- Born: November 2, 1946 Naches, Washington, United States
- Died: August 23, 2021 (aged 74) Seattle, Washington, United States
- Cause of death: Lung cancer, Autoimmune encephalitis

NASCAR Cup Series career
- 12 races run over 5 years
- Best finish: 45th (1975)
- First race: 1973 Winston Western 500 (Riverside)
- Last race: 1977 Los Angeles Times 500 (Ontario)
| Wins | Top tens | Poles |
| 0 | 3 | 0 |

ARCA Menards Series West career
- 31 races run over 9 years
- Best finish: 14th (1976)
- First race: 1970 Race 6 (Yakima)
- Last race: 1979 Evergreen Winston 100 (Evergreen)
- First win: 1974 Evergreen 200 (Evergreen)
- Last win: 1977 Winston Evergreen 150 (Evergreen)
| Wins | Top tens | Poles |
| 6 | 16 | 0 |

= Harry Jefferson (racing driver) =

American racing driver (1946–2021)

Harry Jefferson (November 2, 1946 – August 23, 2021) was an American professional stock car racing driver. He competed in the NASCAR Winston Cup Series from 1973 to 1977 and NASCAR Winston West Series from 1970 to 1979.

==Career==
In addition to his Cup Series career, Jefferson also raced in the Winston West Series in a 1973 Mercury Cougar vehicle. That vehicle would eventually be refurbished into a 1979 Ford Granada and driven by NASCAR legends such as Derrike Cope, David Pearson, and Bobby Allison.
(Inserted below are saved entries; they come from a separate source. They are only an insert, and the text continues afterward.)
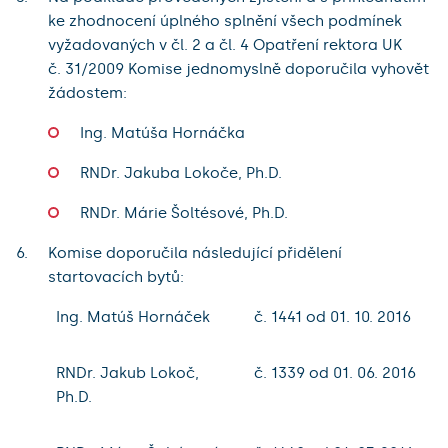
ke zhodnocení úplného splnění všech podmínek
vyžadovaných v čl. 2 a čl. 4 Opatření rektora UK
č. 31/2009 Komise jednomyslně doporučila vyhovět
žádostem:
Ing. Matúša Hornáčka
RNDr. Jakuba Lokoče, Ph.D.
RNDr. Márie Šoltésové, Ph.D.
Komise doporučila následující přidělení
startovacích bytů:
Ing. Matúš Hornáček
č. 1441 od 01. 10. 2016
RNDr. Jakub Lokoč,
č. 1339 od 01. 06. 2016
Ph.D.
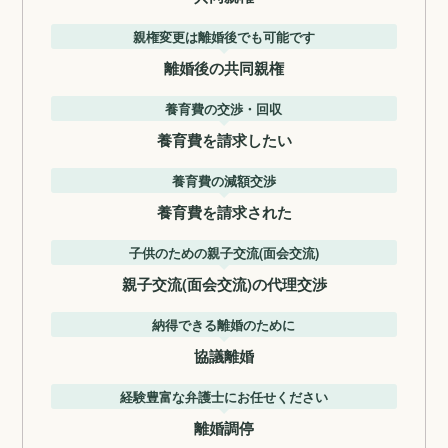
親権変更は離婚後でも可能です
離婚後の共同親権
養育費の交渉・回収
養育費を請求したい
養育費の減額交渉
養育費を請求された
子供のための親子交流(面会交流)
親子交流(面会交流)の代理交渉
納得できる離婚のために
協議離婚
経験豊富な弁護士にお任せください
離婚調停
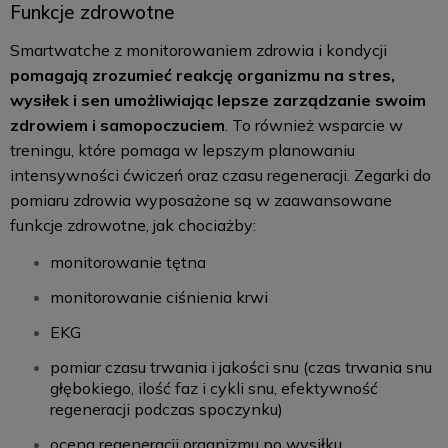
Funkcje zdrowotne
Smartwatche z monitorowaniem zdrowia i kondycji
pomagają zrozumieć reakcję organizmu na stres,
wysiłek i sen umożliwiając lepsze zarządzanie swoim
zdrowiem i samopoczuciem
. To również wsparcie w
treningu, które pomaga w lepszym planowaniu
intensywności ćwiczeń oraz czasu regeneracji. Zegarki do
pomiaru zdrowia wyposażone są w zaawansowane
funkcje zdrowotne, jak chociażby:
monitorowanie tętna
monitorowanie ciśnienia krwi
EKG
pomiar czasu trwania i jakości snu (czas trwania snu
głębokiego, ilość faz i cykli snu, efektywność
regeneracji podczas spoczynku)
ocena regeneracji organizmu po wysiłku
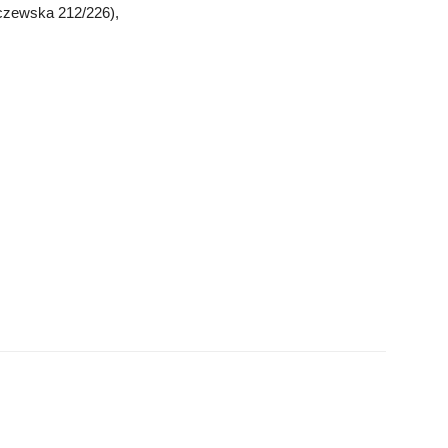
rczewska 212/226),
Jefferson won six Winston West races, winning two races in each 1974, 1976, and 1977. At the Winston Cup level, Jefferson completed 1739 laps - the equivalent of 3189.2 mi. He earned a grand total of $20,268 in total prize winnings ($ when adjusted for inflation) after starting an average of 18th place and finishing an average of 24th place. His only DNQs were at the 1972 Miller High Life 500 and at the 1988 Checker 500.

Jefferson also enjoyed a very successful career in the late model Sportsman series in the Pacific Northwest.

== Death ==
Jefferson died on August 23, 2021, in Seattle, Washington at the age of 74 after a short illness, suffering from lung cancer and autoimmune encephalitis.